Data:
◇ ◇ ◇ ◇ ◇ ◇ ◇

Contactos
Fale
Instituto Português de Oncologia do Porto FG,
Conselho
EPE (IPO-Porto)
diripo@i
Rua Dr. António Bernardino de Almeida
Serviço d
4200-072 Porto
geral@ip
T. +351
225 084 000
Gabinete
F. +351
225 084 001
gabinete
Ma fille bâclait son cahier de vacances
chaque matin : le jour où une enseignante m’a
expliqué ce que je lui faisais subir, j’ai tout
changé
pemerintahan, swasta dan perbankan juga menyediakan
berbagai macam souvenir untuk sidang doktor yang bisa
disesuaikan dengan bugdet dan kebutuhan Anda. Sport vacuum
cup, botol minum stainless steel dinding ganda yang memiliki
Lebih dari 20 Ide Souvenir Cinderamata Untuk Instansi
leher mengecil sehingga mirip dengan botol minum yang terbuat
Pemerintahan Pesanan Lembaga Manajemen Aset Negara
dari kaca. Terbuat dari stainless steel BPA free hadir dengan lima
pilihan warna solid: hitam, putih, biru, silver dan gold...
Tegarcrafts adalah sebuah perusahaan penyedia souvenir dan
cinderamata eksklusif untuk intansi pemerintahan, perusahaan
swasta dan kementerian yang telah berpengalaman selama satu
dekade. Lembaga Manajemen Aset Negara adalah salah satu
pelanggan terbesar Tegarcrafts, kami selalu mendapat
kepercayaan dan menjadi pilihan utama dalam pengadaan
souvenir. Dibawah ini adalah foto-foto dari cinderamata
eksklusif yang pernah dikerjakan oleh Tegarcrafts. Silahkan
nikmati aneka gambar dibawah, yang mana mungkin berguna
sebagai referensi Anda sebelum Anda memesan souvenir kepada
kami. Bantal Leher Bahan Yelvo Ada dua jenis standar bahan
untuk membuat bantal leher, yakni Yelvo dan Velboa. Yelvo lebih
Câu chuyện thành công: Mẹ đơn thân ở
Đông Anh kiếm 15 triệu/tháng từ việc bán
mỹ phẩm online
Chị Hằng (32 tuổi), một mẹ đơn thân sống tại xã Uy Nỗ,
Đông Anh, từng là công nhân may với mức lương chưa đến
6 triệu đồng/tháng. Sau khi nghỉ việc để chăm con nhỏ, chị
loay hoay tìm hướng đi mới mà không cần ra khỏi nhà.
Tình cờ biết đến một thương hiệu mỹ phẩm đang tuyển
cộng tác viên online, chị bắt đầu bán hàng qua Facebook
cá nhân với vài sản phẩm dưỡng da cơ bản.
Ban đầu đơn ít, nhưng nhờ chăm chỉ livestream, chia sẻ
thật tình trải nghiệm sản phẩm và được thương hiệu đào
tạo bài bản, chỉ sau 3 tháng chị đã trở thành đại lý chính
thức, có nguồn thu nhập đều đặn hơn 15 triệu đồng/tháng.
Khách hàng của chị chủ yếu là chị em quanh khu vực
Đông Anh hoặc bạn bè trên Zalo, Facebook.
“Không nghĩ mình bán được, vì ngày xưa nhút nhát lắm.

◇ ◇ ◇ ◇ ◇ ◇ ◇

Exercise:
Each record above is to be reproduced exactly, in full.

Your response:
Contactos
Fale
Instituto Português de Oncologia do Porto FG,
Conselho
EPE (IPO-Porto)
diripo@i
Rua Dr. António Bernardino de Almeida
Serviço d
4200-072 Porto
geral@ip
T. +351
225 084 000
Gabinete
F. +351
225 084 001
gabinete
Ma fille bâclait son cahier de vacances
chaque matin : le jour où une enseignante m’a
expliqué ce que je lui faisais subir, j’ai tout
changé
pemerintahan, swasta dan perbankan juga menyediakan
berbagai macam souvenir untuk sidang doktor yang bisa
disesuaikan dengan bugdet dan kebutuhan Anda. Sport vacuum
cup, botol minum stainless steel dinding ganda yang memiliki
Lebih dari 20 Ide Souvenir Cinderamata Untuk Instansi
leher mengecil sehingga mirip dengan botol minum yang terbuat
Pemerintahan Pesanan Lembaga Manajemen Aset Negara
dari kaca. Terbuat dari stainless steel BPA free hadir dengan lima
pilihan warna solid: hitam, putih, biru, silver dan gold...
Tegarcrafts adalah sebuah perusahaan penyedia souvenir dan
cinderamata eksklusif untuk intansi pemerintahan, perusahaan
swasta dan kementerian yang telah berpengalaman selama satu
dekade. Lembaga Manajemen Aset Negara adalah salah satu
pelanggan terbesar Tegarcrafts, kami selalu mendapat
kepercayaan dan menjadi pilihan utama dalam pengadaan
souvenir. Dibawah ini adalah foto-foto dari cinderamata
eksklusif yang pernah dikerjakan oleh Tegarcrafts. Silahkan
nikmati aneka gambar dibawah, yang mana mungkin berguna
sebagai referensi Anda sebelum Anda memesan souvenir kepada
kami. Bantal Leher Bahan Yelvo Ada dua jenis standar bahan
untuk membuat bantal leher, yakni Yelvo dan Velboa. Yelvo lebih
Câu chuyện thành công: Mẹ đơn thân ở
Đông Anh kiếm 15 triệu/tháng từ việc bán
mỹ phẩm online
Chị Hằng (32 tuổi), một mẹ đơn thân sống tại xã Uy Nỗ,
Đông Anh, từng là công nhân may với mức lương chưa đến
6 triệu đồng/tháng. Sau khi nghỉ việc để chăm con nhỏ, chị
loay hoay tìm hướng đi mới mà không cần ra khỏi nhà.
Tình cờ biết đến một thương hiệu mỹ phẩm đang tuyển
cộng tác viên online, chị bắt đầu bán hàng qua Facebook
cá nhân với vài sản phẩm dưỡng da cơ bản.
Ban đầu đơn ít, nhưng nhờ chăm chỉ livestream, chia sẻ
thật tình trải nghiệm sản phẩm và được thương hiệu đào
tạo bài bản, chỉ sau 3 tháng chị đã trở thành đại lý chính
thức, có nguồn thu nhập đều đặn hơn 15 triệu đồng/tháng.
Khách hàng của chị chủ yếu là chị em quanh khu vực
Đông Anh hoặc bạn bè trên Zalo, Facebook.
“Không nghĩ mình bán được, vì ngày xưa nhút nhát lắm.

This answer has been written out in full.